Is there a good solution for this problem?

Hi, Now i need to do a serial temporal feature extraction,and the input is a sequence shown as following.

each feature map is with the shape of (25,25,1) where 1 is the number of the channel. And we have T frames in a sequence,so the total shape of a sequence is (T,25,25,1). What i want to do is that process LSTM to each pixel in the feature map along the time axis and output a single map with shape of (25,25,1) as the yellow one shown. Using pseudo-code to describe the process.

pixels_features = []
for each_row in range(25):
  for each_col in range(25):
    pixels_feature,(hn,cn) = LSTM(pixels[:,each_row, each_col,0], (h0,c0))

The code can work in pytorch but it is very time-consuming for it is a serial computing. I wonder if there is a parallel solution for this problem? I don’t know if i describe the problem well, please let me know if you have any question about my problem.
Thansk for any suggestion :slight_smile:

This problem is inherently serial if you use LSTM/GRU.
There is an alternative which is claimed to be much faster: SRU.

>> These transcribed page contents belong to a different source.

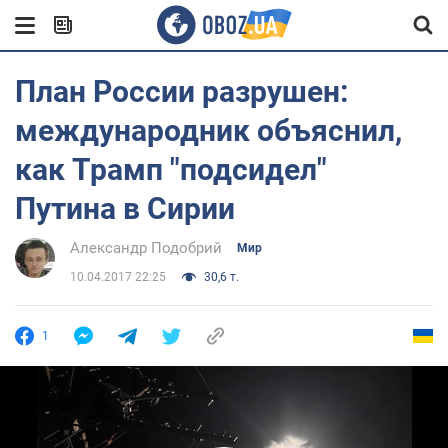
План России разрушен:
международник объяснил,
как Трамп "подсидел"
Путина в Сирии
Александр Подобрий
Мир
10.04.2017 22:25
30,6 т.
1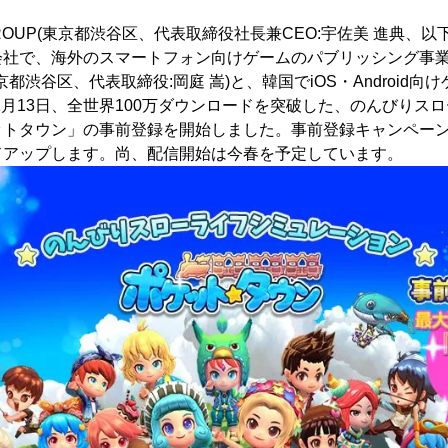
GROUP(東京都渋谷区、代表取締役社長兼CEO:宇佐美 進典、以下
子会社で、海外のスマートフォン向けゲームのパブリッシング事
(東京都渋谷区、代表取締役:岡庭 嵩)と、韓国でiOS・Android
18年2月13日、全世界100万ダウンロードを突破した、のんびり
ットタウン」の事前登録を開始しました。事前登録キャンペー
ドアップします。尚、配信開始は今春を予定しています。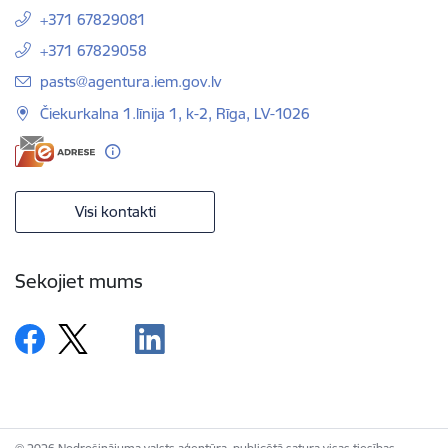
+371 67829081
+371 67829058
E-pasts:
pasts@agentura.iem.gov.lv
Čiekurkalna 1.līnija 1, k-2, Rīga, LV-1026
Visi kontakti
Sekojiet mums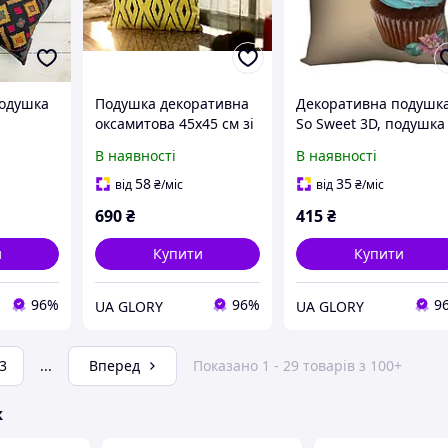
подушка
Подушка декоративна
Декоративна подушк
оксамитова 45х45 см зі
So Sweet 3D, подушка
знімною наволочкою
принтом капкейка,
В наявності
В наявності
м, чорна
на блискавці з жовтим
ніжна подушка для
на
геометричним
дитячої, кухні та
58
35
від
₴
/міс
від
₴
/міс
принтом
подарунка 30x30 40x4
690
₴
415
₴
50x50
и
Купити
Купити
96%
96%
9
UA GLORY
UA GLORY
3
...
Вперед
Показано 1 - 29 товарів з 100+
ж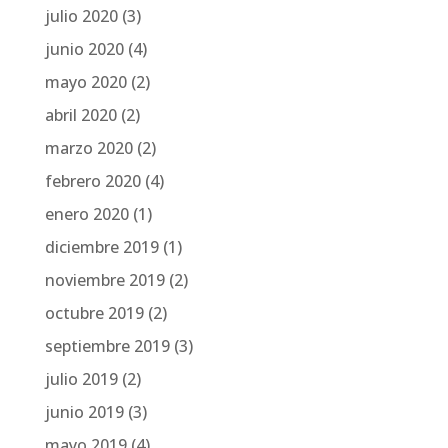
julio 2020
(3)
junio 2020
(4)
mayo 2020
(2)
abril 2020
(2)
marzo 2020
(2)
febrero 2020
(4)
enero 2020
(1)
diciembre 2019
(1)
noviembre 2019
(2)
octubre 2019
(2)
septiembre 2019
(3)
julio 2019
(2)
junio 2019
(3)
mayo 2019
(4)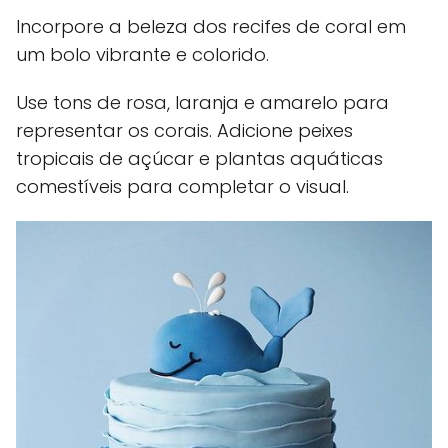
Incorpore a beleza dos recifes de coral em
um bolo vibrante e colorido.
Use tons de rosa, laranja e amarelo para
representar os corais. Adicione peixes
tropicais de açúcar e plantas aquáticas
comestíveis para completar o visual.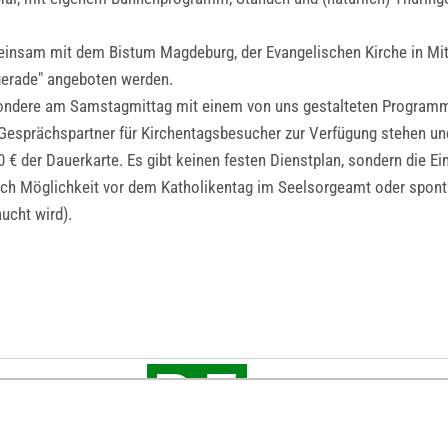
insam mit dem Bistum Magdeburg, der Evangelischen Kirche in Mit
erade" angeboten werden.
besondere am Samstagmittag mit einem von uns gestalteten Program
 Gesprächspartner für Kirchentagsbesucher zur Verfügung stehen un
0 € der Dauerkarte. Es gibt keinen festen Dienstplan, sondern die E
h Möglichkeit vor dem Katholikentag im Seelsorgeamt oder spont
ucht wird).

Training RNNs as Fast as CNNs (
PyTorch code:

Thanks for your rapid reply. I think the forward process is possible to be parallel however it is hard to be parallel in backward to update the params in LSTM. Is it right?

I think so.
Truncated backpropagation through time is used as a remedy.
I do not know of a better solution.

Thanks for your suggestions, i will take SRU for a try:)